Transcribed page contents
_ _ _

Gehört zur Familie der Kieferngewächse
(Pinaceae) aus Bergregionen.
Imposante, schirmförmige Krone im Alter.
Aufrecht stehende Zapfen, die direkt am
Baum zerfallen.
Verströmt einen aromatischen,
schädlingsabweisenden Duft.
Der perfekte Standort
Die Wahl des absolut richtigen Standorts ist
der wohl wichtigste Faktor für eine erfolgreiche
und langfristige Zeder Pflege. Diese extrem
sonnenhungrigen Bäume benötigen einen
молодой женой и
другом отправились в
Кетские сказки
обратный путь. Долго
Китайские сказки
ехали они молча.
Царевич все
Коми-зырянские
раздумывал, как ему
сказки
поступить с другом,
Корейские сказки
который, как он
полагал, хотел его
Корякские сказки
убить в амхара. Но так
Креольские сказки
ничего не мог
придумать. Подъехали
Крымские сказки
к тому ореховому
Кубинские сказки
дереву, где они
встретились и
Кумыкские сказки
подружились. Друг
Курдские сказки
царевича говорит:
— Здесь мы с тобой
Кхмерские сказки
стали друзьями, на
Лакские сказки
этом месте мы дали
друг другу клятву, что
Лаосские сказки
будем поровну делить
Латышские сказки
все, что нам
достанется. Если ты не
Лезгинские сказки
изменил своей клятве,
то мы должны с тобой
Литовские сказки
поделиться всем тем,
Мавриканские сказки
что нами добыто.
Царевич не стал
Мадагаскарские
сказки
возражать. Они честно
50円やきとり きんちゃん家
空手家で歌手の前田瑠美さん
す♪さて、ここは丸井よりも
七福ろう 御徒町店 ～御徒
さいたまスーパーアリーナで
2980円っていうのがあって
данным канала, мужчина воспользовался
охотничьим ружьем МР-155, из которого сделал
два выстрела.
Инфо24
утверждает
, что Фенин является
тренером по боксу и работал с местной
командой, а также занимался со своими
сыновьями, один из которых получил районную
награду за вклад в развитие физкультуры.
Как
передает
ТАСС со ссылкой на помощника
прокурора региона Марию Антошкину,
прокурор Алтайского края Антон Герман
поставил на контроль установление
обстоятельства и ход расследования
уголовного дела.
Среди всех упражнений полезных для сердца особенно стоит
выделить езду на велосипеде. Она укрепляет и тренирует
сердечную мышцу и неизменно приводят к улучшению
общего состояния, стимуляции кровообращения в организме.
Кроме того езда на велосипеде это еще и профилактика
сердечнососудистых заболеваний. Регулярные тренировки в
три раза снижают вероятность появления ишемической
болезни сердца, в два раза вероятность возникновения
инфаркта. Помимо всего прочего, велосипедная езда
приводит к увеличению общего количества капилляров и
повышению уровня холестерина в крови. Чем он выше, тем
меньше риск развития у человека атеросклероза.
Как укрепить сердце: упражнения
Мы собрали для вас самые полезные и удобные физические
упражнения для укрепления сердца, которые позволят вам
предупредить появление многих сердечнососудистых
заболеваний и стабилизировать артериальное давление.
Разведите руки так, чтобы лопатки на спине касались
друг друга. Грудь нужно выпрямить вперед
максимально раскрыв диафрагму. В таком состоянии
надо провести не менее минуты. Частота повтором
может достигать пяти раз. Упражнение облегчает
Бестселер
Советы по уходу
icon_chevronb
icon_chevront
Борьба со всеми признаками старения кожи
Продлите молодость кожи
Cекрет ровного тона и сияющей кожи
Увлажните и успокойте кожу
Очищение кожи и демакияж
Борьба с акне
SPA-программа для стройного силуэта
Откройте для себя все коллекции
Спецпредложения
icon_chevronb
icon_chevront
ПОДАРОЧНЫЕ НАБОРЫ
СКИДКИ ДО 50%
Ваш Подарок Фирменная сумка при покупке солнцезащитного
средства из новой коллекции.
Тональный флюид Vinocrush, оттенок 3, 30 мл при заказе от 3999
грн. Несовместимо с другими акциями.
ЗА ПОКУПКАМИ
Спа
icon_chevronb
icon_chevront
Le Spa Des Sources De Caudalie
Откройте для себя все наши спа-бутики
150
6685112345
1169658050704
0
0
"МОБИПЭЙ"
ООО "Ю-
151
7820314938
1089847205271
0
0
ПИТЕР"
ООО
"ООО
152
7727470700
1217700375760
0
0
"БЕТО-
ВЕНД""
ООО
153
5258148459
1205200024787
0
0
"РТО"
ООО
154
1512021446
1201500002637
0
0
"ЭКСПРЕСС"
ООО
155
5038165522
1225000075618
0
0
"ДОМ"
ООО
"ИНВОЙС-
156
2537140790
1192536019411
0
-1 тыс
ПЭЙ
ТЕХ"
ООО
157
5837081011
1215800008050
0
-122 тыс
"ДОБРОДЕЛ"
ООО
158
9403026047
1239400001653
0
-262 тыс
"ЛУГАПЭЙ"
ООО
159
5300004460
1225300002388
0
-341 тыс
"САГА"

_ _ _

* [Work request]: Print the data again exactly.

* [Result]:
Gehört zur Familie der Kieferngewächse
(Pinaceae) aus Bergregionen.
Imposante, schirmförmige Krone im Alter.
Aufrecht stehende Zapfen, die direkt am
Baum zerfallen.
Verströmt einen aromatischen,
schädlingsabweisenden Duft.
Der perfekte Standort
Die Wahl des absolut richtigen Standorts ist
der wohl wichtigste Faktor für eine erfolgreiche
und langfristige Zeder Pflege. Diese extrem
sonnenhungrigen Bäume benötigen einen
молодой женой и
другом отправились в
Кетские сказки
обратный путь. Долго
Китайские сказки
ехали они молча.
Царевич все
Коми-зырянские
раздумывал, как ему
сказки
поступить с другом,
Корейские сказки
который, как он
полагал, хотел его
Корякские сказки
убить в амхара. Но так
Креольские сказки
ничего не мог
придумать. Подъехали
Крымские сказки
к тому ореховому
Кубинские сказки
дереву, где они
встретились и
Кумыкские сказки
подружились. Друг
Курдские сказки
царевича говорит:
— Здесь мы с тобой
Кхмерские сказки
стали друзьями, на
Лакские сказки
этом месте мы дали
друг другу клятву, что
Лаосские сказки
будем поровну делить
Латышские сказки
все, что нам
достанется. Если ты не
Лезгинские сказки
изменил своей клятве,
то мы должны с тобой
Литовские сказки
поделиться всем тем,
Мавриканские сказки
что нами добыто.
Царевич не стал
Мадагаскарские
сказки
возражать. Они честно
50円やきとり きんちゃん家
空手家で歌手の前田瑠美さん
す♪さて、ここは丸井よりも
七福ろう 御徒町店 ～御徒
さいたまスーパーアリーナで
2980円っていうのがあって
данным канала, мужчина воспользовался
охотничьим ружьем МР-155, из которого сделал
два выстрела.
Инфо24
утверждает
, что Фенин является
тренером по боксу и работал с местной
командой, а также занимался со своими
сыновьями, один из которых получил районную
награду за вклад в развитие физкультуры.
Как
передает
ТАСС со ссылкой на помощника
прокурора региона Марию Антошкину,
прокурор Алтайского края Антон Герман
поставил на контроль установление
обстоятельства и ход расследования
уголовного дела.
Среди всех упражнений полезных для сердца особенно стоит
выделить езду на велосипеде. Она укрепляет и тренирует
сердечную мышцу и неизменно приводят к улучшению
общего состояния, стимуляции кровообращения в организме.
Кроме того езда на велосипеде это еще и профилактика
сердечнососудистых заболеваний. Регулярные тренировки в
три раза снижают вероятность появления ишемической
болезни сердца, в два раза вероятность возникновения
инфаркта. Помимо всего прочего, велосипедная езда
приводит к увеличению общего количества капилляров и
повышению уровня холестерина в крови. Чем он выше, тем
меньше риск развития у человека атеросклероза.
Как укрепить сердце: упражнения
Мы собрали для вас самые полезные и удобные физические
упражнения для укрепления сердца, которые позволят вам
предупредить появление многих сердечнососудистых
заболеваний и стабилизировать артериальное давление.
Разведите руки так, чтобы лопатки на спине касались
друг друга. Грудь нужно выпрямить вперед
максимально раскрыв диафрагму. В таком состоянии
надо провести не менее минуты. Частота повтором
может достигать пяти раз. Упражнение облегчает
Бестселер
Советы по уходу
icon_chevronb
icon_chevront
Борьба со всеми признаками старения кожи
Продлите молодость кожи
Cекрет ровного тона и сияющей кожи
Увлажните и успокойте кожу
Очищение кожи и демакияж
Борьба с акне
SPA-программа для стройного силуэта
Откройте для себя все коллекции
Спецпредложения
icon_chevronb
icon_chevront
ПОДАРОЧНЫЕ НАБОРЫ
СКИДКИ ДО 50%
Ваш Подарок Фирменная сумка при покупке солнцезащитного
средства из новой коллекции.
Тональный флюид Vinocrush, оттенок 3, 30 мл при заказе от 3999
грн. Несовместимо с другими акциями.
ЗА ПОКУПКАМИ
Спа
icon_chevronb
icon_chevront
Le Spa Des Sources De Caudalie
Откройте для себя все наши спа-бутики
150
6685112345
1169658050704
0
0
"МОБИПЭЙ"
ООО "Ю-
151
7820314938
1089847205271
0
0
ПИТЕР"
ООО
"ООО
152
7727470700
1217700375760
0
0
"БЕТО-
ВЕНД""
ООО
153
5258148459
1205200024787
0
0
"РТО"
ООО
154
1512021446
1201500002637
0
0
"ЭКСПРЕСС"
ООО
155
5038165522
1225000075618
0
0
"ДОМ"
ООО
"ИНВОЙС-
156
2537140790
1192536019411
0
-1 тыс
ПЭЙ
ТЕХ"
ООО
157
5837081011
1215800008050
0
-122 тыс
"ДОБРОДЕЛ"
ООО
158
9403026047
1239400001653
0
-262 тыс
"ЛУГАПЭЙ"
ООО
159
5300004460
1225300002388
0
-341 тыс
"САГА"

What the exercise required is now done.